- Sire: Quiet American
- Dam: Our Seattle Star
- Damsire: Seattle Song
- Sex: Mare
- Foaled: 2005
- Country: United States
- Colour: Dark Bay/Brown
- Breeder: Dr. Oscar Benavides and Darley Stud
- Owner: Calumet Farm
- Trainer: Anthony W. Dutrow
- Record: 13: 7-1-1
- Earnings: $971,160

Major wins
- Cotillion Handicap (2008) Bed O' Roses Handicap (2009) Shuvee Handicap (2009) Ogden Phipps Handicap (2009)

= Seattle Smooth =

American-bred Thoroughbred racehorse

Seattle Smooth is a thoroughbred mare bred in Kentucky by Dr. Oscar Benavides in collaboration with Darley Stud. Seattle Smooth's dam is the unraced mare, Our Seattle Star, by Seattle Song who was bred to Quiet American; a Grade 1 winner by Fappiano who was in turn sired by the great Mr. Prospector. Being sired by Quiet American makes her-half sister to Kentucky Derby and Preakness Stakes winner Real Quiet, who lost the 1998 Triple Crown by a nose.

==Race career==

Racing Manager, Dennis Yokum (buying on behalf of Mercedes Stables), purchased Seattle Smooth in the 2006 Fasig-Tipton July yearling sale for $340,000. As a three-year-old, Seattle Smooth defeated eventual Eclipse Award winner Proud Spell in the Grade II Cotillion Handicap. In 2009, the four-year-old Seattle Smooth came into her own, after Yokum switched her from the artificial surfaces of the West Coast to the dirt tracks of the East Coast. Major wins include G2 Bed O' Roses Handicap, G2 Shuvee Handicap, and she turned the tables on Seventh Street in the G1 Ogden Phipps Handicap.

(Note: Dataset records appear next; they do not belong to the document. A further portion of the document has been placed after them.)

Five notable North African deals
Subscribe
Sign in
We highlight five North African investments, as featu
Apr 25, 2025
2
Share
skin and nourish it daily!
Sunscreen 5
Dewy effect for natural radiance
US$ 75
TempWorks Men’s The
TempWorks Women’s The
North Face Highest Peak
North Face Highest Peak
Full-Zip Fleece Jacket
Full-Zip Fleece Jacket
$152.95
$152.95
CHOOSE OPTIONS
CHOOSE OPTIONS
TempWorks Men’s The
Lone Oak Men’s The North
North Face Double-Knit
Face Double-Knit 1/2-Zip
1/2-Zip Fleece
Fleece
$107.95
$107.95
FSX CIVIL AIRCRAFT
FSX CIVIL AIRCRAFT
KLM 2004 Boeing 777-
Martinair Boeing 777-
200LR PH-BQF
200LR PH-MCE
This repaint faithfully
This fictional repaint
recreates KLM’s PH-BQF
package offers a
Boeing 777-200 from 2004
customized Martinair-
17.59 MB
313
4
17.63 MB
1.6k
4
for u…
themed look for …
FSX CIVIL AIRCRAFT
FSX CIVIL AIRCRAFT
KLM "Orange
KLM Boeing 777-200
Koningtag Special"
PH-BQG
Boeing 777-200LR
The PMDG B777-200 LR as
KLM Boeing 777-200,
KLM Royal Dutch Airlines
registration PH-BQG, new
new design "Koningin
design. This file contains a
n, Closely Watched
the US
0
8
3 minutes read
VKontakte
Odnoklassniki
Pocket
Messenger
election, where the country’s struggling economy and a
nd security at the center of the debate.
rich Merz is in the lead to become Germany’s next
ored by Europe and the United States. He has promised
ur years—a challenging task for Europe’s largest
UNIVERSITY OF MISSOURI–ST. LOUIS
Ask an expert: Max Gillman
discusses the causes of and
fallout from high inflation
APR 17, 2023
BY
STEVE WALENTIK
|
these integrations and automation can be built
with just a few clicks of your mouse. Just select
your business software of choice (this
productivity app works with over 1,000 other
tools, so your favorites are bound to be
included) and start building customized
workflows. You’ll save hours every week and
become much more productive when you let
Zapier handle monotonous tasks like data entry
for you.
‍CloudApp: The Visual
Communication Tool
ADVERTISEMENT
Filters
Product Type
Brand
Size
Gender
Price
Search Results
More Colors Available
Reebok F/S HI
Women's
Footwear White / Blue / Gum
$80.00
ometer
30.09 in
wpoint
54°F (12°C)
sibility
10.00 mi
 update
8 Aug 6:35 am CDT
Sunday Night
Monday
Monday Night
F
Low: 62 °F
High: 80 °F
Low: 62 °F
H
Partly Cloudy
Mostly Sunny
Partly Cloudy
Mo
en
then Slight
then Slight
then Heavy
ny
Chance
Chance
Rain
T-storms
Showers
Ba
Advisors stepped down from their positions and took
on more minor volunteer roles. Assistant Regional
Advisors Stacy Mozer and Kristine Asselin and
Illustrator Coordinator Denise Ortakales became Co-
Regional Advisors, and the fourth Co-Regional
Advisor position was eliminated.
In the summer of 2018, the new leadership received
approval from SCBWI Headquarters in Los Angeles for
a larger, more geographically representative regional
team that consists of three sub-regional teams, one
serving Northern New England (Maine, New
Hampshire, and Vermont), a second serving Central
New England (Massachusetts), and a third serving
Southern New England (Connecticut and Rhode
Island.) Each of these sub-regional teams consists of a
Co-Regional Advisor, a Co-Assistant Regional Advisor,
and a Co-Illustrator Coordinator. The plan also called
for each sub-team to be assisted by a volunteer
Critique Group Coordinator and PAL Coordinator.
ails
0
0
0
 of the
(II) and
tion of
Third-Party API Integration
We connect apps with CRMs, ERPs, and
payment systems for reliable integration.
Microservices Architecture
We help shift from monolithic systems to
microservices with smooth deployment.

She was retired in May 2010 after a second-place finish in the Grade 2 Shuvee Handicap due to "ankle problems."

==Broodmare career==

Seattle Smooth has made a promising start as a producer with her 2013 stakes winner, Gunfire (by Tapit). For the first few years she lived at her owner's farm, Mercedes Stables LLC, producing a 2012 colt by Giant's Causeway, a 2014 colt again by Tapit and a 2015 unnamed filly by Giant's Causeway. She currently resides at Calumet Farm after being bought at auction in 2015 for $300,000; in foal to Malibu Moon.